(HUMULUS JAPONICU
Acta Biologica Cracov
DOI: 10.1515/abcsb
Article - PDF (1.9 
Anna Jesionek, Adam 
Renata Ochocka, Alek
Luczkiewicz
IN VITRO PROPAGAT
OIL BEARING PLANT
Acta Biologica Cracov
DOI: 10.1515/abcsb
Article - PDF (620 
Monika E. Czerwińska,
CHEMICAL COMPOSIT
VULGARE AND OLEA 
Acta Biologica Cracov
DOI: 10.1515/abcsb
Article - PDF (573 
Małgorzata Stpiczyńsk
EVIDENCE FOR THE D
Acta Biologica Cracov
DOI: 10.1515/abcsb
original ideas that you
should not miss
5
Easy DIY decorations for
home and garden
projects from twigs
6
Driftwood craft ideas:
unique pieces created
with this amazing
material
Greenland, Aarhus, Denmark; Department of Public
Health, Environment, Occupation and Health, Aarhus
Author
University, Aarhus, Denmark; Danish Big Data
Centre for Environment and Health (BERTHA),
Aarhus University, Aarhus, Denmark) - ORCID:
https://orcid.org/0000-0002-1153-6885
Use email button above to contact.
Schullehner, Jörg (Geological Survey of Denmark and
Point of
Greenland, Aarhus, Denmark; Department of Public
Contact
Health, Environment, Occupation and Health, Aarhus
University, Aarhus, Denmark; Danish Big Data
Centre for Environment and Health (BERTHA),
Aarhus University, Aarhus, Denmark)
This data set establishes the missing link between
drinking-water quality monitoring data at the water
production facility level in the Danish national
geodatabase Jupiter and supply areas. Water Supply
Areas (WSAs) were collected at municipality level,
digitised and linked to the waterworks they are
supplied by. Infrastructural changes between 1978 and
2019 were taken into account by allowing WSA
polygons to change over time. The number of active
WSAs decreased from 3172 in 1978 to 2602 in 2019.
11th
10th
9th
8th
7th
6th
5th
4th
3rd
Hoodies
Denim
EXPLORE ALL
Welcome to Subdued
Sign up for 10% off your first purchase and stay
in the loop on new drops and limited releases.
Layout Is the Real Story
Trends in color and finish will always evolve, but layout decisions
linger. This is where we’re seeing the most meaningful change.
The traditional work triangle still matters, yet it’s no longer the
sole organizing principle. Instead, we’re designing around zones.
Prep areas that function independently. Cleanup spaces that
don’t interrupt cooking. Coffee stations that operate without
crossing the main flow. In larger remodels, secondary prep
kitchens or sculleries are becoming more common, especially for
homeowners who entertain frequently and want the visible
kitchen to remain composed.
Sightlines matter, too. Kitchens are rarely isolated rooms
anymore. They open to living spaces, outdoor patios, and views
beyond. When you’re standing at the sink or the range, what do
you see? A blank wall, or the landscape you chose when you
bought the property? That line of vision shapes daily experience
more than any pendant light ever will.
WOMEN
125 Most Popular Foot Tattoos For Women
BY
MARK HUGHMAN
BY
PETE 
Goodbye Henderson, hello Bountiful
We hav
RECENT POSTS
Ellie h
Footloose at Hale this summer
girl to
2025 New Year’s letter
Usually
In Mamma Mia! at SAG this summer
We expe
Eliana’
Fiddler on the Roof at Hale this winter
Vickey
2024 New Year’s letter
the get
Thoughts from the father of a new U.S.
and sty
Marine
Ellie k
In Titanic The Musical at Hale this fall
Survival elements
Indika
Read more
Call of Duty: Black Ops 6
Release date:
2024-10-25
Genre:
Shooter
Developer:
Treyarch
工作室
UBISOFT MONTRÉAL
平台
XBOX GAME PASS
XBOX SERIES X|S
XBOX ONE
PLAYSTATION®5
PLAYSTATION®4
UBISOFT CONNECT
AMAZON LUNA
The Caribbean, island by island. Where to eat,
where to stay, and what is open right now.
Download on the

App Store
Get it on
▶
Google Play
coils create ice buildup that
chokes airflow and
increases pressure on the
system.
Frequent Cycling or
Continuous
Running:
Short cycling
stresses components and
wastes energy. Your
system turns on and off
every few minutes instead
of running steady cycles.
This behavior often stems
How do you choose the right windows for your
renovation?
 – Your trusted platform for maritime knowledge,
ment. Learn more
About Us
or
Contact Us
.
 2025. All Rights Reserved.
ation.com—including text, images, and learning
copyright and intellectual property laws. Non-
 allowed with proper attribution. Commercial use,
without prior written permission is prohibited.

◆ ◆ ◆ ◆ ◆ ◆ ◆

## Problem description
Each entry in the data must be copied exactly.

## Expected output
(HUMULUS JAPONICU
Acta Biologica Cracov
DOI: 10.1515/abcsb
Article - PDF (1.9 
Anna Jesionek, Adam 
Renata Ochocka, Alek
Luczkiewicz
IN VITRO PROPAGAT
OIL BEARING PLANT
Acta Biologica Cracov
DOI: 10.1515/abcsb
Article - PDF (620 
Monika E. Czerwińska,
CHEMICAL COMPOSIT
VULGARE AND OLEA 
Acta Biologica Cracov
DOI: 10.1515/abcsb
Article - PDF (573 
Małgorzata Stpiczyńsk
EVIDENCE FOR THE D
Acta Biologica Cracov
DOI: 10.1515/abcsb
original ideas that you
should not miss
5
Easy DIY decorations for
home and garden
projects from twigs
6
Driftwood craft ideas:
unique pieces created
with this amazing
material
Greenland, Aarhus, Denmark; Department of Public
Health, Environment, Occupation and Health, Aarhus
Author
University, Aarhus, Denmark; Danish Big Data
Centre for Environment and Health (BERTHA),
Aarhus University, Aarhus, Denmark) - ORCID:
https://orcid.org/0000-0002-1153-6885
Use email button above to contact.
Schullehner, Jörg (Geological Survey of Denmark and
Point of
Greenland, Aarhus, Denmark; Department of Public
Contact
Health, Environment, Occupation and Health, Aarhus
University, Aarhus, Denmark; Danish Big Data
Centre for Environment and Health (BERTHA),
Aarhus University, Aarhus, Denmark)
This data set establishes the missing link between
drinking-water quality monitoring data at the water
production facility level in the Danish national
geodatabase Jupiter and supply areas. Water Supply
Areas (WSAs) were collected at municipality level,
digitised and linked to the waterworks they are
supplied by. Infrastructural changes between 1978 and
2019 were taken into account by allowing WSA
polygons to change over time. The number of active
WSAs decreased from 3172 in 1978 to 2602 in 2019.
11th
10th
9th
8th
7th
6th
5th
4th
3rd
Hoodies
Denim
EXPLORE ALL
Welcome to Subdued
Sign up for 10% off your first purchase and stay
in the loop on new drops and limited releases.
Layout Is the Real Story
Trends in color and finish will always evolve, but layout decisions
linger. This is where we’re seeing the most meaningful change.
The traditional work triangle still matters, yet it’s no longer the
sole organizing principle. Instead, we’re designing around zones.
Prep areas that function independently. Cleanup spaces that
don’t interrupt cooking. Coffee stations that operate without
crossing the main flow. In larger remodels, secondary prep
kitchens or sculleries are becoming more common, especially for
homeowners who entertain frequently and want the visible
kitchen to remain composed.
Sightlines matter, too. Kitchens are rarely isolated rooms
anymore. They open to living spaces, outdoor patios, and views
beyond. When you’re standing at the sink or the range, what do
you see? A blank wall, or the landscape you chose when you
bought the property? That line of vision shapes daily experience
more than any pendant light ever will.
WOMEN
125 Most Popular Foot Tattoos For Women
BY
MARK HUGHMAN
BY
PETE 
Goodbye Henderson, hello Bountiful
We hav
RECENT POSTS
Ellie h
Footloose at Hale this summer
girl to
2025 New Year’s letter
Usually
In Mamma Mia! at SAG this summer
We expe
Eliana’
Fiddler on the Roof at Hale this winter
Vickey
2024 New Year’s letter
the get
Thoughts from the father of a new U.S.
and sty
Marine
Ellie k
In Titanic The Musical at Hale this fall
Survival elements
Indika
Read more
Call of Duty: Black Ops 6
Release date:
2024-10-25
Genre:
Shooter
Developer:
Treyarch
工作室
UBISOFT MONTRÉAL
平台
XBOX GAME PASS
XBOX SERIES X|S
XBOX ONE
PLAYSTATION®5
PLAYSTATION®4
UBISOFT CONNECT
AMAZON LUNA
The Caribbean, island by island. Where to eat,
where to stay, and what is open right now.
Download on the

App Store
Get it on
▶
Google Play
coils create ice buildup that
chokes airflow and
increases pressure on the
system.
Frequent Cycling or
Continuous
Running:
Short cycling
stresses components and
wastes energy. Your
system turns on and off
every few minutes instead
of running steady cycles.
This behavior often stems
How do you choose the right windows for your
renovation?
 – Your trusted platform for maritime knowledge,
ment. Learn more
About Us
or
Contact Us
.
 2025. All Rights Reserved.
ation.com—including text, images, and learning
copyright and intellectual property laws. Non-
 allowed with proper attribution. Commercial use,
without prior written permission is prohibited.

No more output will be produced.